Un changement profond
Techniquement, cela implique l'adoption de formats normalisés comme UBL, CII ou Factur-X, ce dernier étant particulièrement adapté aux PME grâce à sa double lisibilité (humaine et informatique). Mais au-delà du format, c'est toute l'architecture de la gestion documentaire qui doit être repensée : cartographie des flux, adaptation des ERP, interopérabilité avec les outils comptables, sécurisation des données…
En outre, les entreprises sont aujourd'hui confrontées aux choix stratégiques de la plateforme qu'elles choisissent, parmi la centaine qui est en cours d'agrément ! Toutes ces plateformes ne proposent pas les mêmes fonctionnalités (encaissement pour compte de tiers, affacturage, etc.), et les cas d'usage varient fortement selon les secteurs. Il est donc essentiel d'opérer ce choix en fonction des besoins actuels et futurs de l'entreprise, après avoir réalisé un diagnostic des flux de facturation et des différents cas d'usage.
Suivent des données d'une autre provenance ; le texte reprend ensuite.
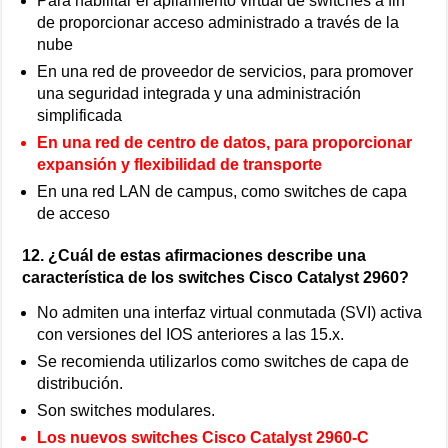
Para habilitar el apilamiento virtual de switches a fin
de proporcionar acceso administrado a través de la
nube
En una red de proveedor de servicios, para promover
una seguridad integrada y una administración
simplificada
En una red de centro de datos, para proporcionar
expansión y flexibilidad de transporte
En una red LAN de campus, como switches de capa
de acceso
12. ¿Cuál de estas afirmaciones describe una
característica de los switches Cisco Catalyst 2960?
No admiten una interfaz virtual conmutada (SVI) activa
con versiones del IOS anteriores a las 15.x.
Se recomienda utilizarlos como switches de capa de
distribución.
Son switches modulares.
Los nuevos switches Cisco Catalyst 2960-C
Un levier de modernisation
Au-delà des aspects purement techniques, ce choix aura des impacts sur l'organisation de l'entreprise et sur les équipes, avec une gestion du changement qui doit être anticipée et accompagnée.
Ainsi, la mise en œuvre de la facturation électronique est-elle complexe et chronophage : plusieurs mois sont souvent nécessaires pour intégrer les nouveaux outils, former les équipes, tester les flux et sécuriser les données. Mieux vaut donc anticiper dès à présent !
La bonne nouvelle, c'est que les bénéfices de ce nouveau dispositif sont réels : automatisation des déclarations de TVA, accélération du délai de règlement clients, meilleure traçabilité, pilotage en temps réel… La facture électronique devient pour l'entreprise un levier de performance, à condition qu'elle soit bien accompagnée, anticipée et maîtrisée.
Les experts-comptables vont jouer ici un rôle clé, en aidant les dirigeants à transformer une contrainte en opportunité.